Estaba cercana la muerte de todo
y de todos. Un atisbo de nardos y lirios relampagueaba chiquito en las lágrimas
de vidrio de la vieja araña del comedor. Los átomos de polvo en suspensión
sedimentaban su vuelo sobre la alfombra otrora refulgente de vívidos colores y
hoy convertida en un grueso sudario gris y ajado sobre el crujiente entarimado,
donde las termitas orquestan una ínfima y constante sinfonía de percusiones
mínimas y destructivas. Ya murieron los abuelos, mis padres, mis tíos; mis
primos se fueron desperdigando para no volver; hasta siento la ausencia de los
hermanos que nunca tuve. Regreso al caserón familiar, ajeno a su decadencia, a
la decrepitud de sus espacios, al llanto oxidado de sus espejos, ajeno a la
mezcla de olores ya vividos, impregnadas sus paredes de gritos, voces, risas,
confidencias, secretos y recuerdos. Los pasos perdidos se abisman en
habitaciones oscuras, fenecidas en una verde y acuosa tiniebla, ahogadas en su
tedio irredento, plegadas a un tiempo que se hace eterno en las tardes
infinitas del domingo; ámbitos domésticos que se aclimatan con tristeza a una
vida de silencio, de fantasmas imposibles, de murmullos disonantes. A través de
un ventanal, el jardín que rodea la casa deviene en manglar lujurioso de
espinos, cardos y malas hierbas, que trepa por los ríspidos manzanos
envejecidos y asolan la tierra desvencijada y vencida. Me asomo a los
dormitorios, al salón, a la cocina, a las dependencias del servicio, me asomo a
los balcones para divisar un crepúsculo ceniciento de noviembre, con un mar que
se intuye tras la formación estricta de un grupo de álamos y los pocos y pobres
sauces que se precipitan al borde del acantilado. El frío es húmedo, ventoso,
con presagios de chubasco; la carretera que acerca al pueblo es una culebra
muerta en su gris inmovilidad. Hay graznidos de gaviotas que no se ven.

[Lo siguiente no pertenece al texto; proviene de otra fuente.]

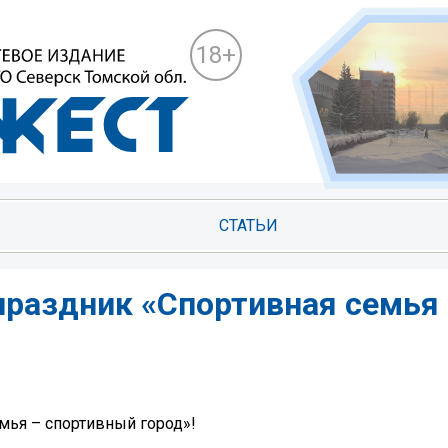
18+
СТАТЬИ
раздник «Спортивная семья
мья – спортивный город»!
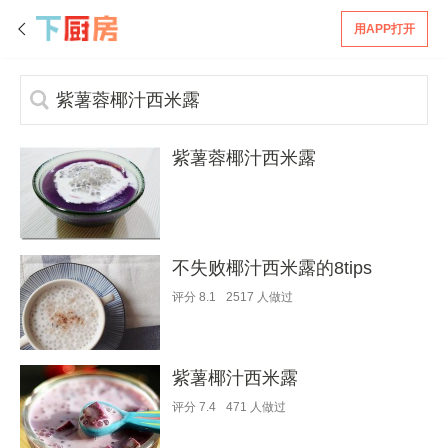
用APP打开
紫薯蓉椰汁西米露
不失败椰汁西米露的8tips
评分
8.1
2517
人做过
紫薯椰汁西米露
评分
7.4
471
人做过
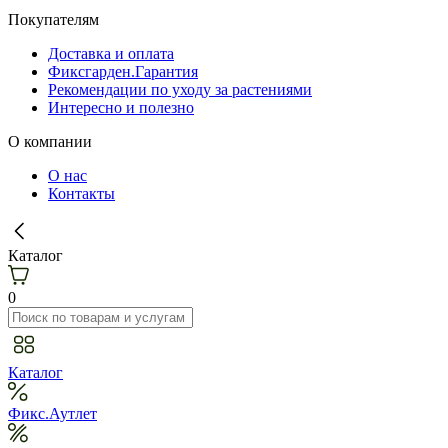
Покупателям
Доставка и оплата
Фиксгарден.Гарантия
Рекомендации по уходу за растениями
Интересно и полезно
О компании
О нас
Контакты
Каталог
0
Каталог
Фикс.Аутлет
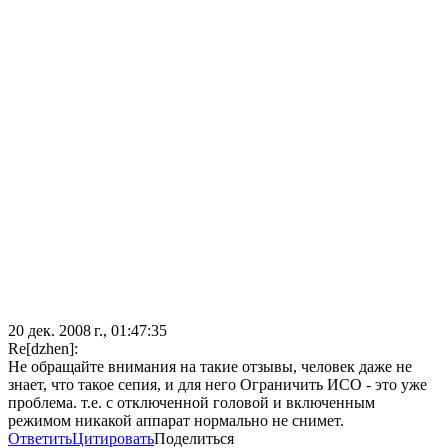
20 дек. 2008 г., 01:47:35
Re[dzhen]:
Не обращайте внимания на такие отзывы, человек даже не
знает, что такое сепия, и для него Ограничить ИСО - это уже
проблема. т.е. с отключенной головой и включенным
режимом никакой аппарат нормально не снимет.
Ответить
Цитировать
Поделиться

Algo
más allá de la verja herrumbrosa de la entrada, al lado de mi coche veo a un
hombre que parece un árbol en su extraño estatismo, en su verticalidad y hasta
en su naturaleza. Me mira sin verme, me sabe en el balcón y me ignora como si
mi presencia fuera sólo un accidente pasajero y sin consecuencias. En un
momento, tras un tiempo sin medida, se agacha y coge con su mano nudosa un
puñado de tierra seca, se levanta y la deja fluir entre sus dedos, provocando
este gesto una estela volátil de polvo que se pierde entre la bruma de
matorrales. Una sonrisa triste se dibuja en el mapa arrugado de su cara. Comienza
a llover de manera brusca, inopinada, el hombre se da la vuelta y con extrema lentitud
se aleja sendero arriba.
Estaba
cercana la muerte de todo y de todos.